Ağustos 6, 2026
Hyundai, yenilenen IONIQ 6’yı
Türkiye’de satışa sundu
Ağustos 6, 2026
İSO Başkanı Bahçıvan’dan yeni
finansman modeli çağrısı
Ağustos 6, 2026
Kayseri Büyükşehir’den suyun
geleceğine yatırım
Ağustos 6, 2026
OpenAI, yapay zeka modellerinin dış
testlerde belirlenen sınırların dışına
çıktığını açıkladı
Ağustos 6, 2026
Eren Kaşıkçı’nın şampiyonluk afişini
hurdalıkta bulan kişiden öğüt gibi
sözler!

THE PROBLEM =
Set down the whole listing exactly.

WORKED SOLUTION =
Ağustos 6, 2026
Hyundai, yenilenen IONIQ 6’yı
Türkiye’de satışa sundu
Ağustos 6, 2026
İSO Başkanı Bahçıvan’dan yeni
finansman modeli çağrısı
Ağustos 6, 2026
Kayseri Büyükşehir’den suyun
geleceğine yatırım
Ağustos 6, 2026
OpenAI, yapay zeka modellerinin dış
testlerde belirlenen sınırların dışına
çıktığını açıkladı
Ağustos 6, 2026
Eren Kaşıkçı’nın şampiyonluk afişini
hurdalıkta bulan kişiden öğüt gibi
sözler!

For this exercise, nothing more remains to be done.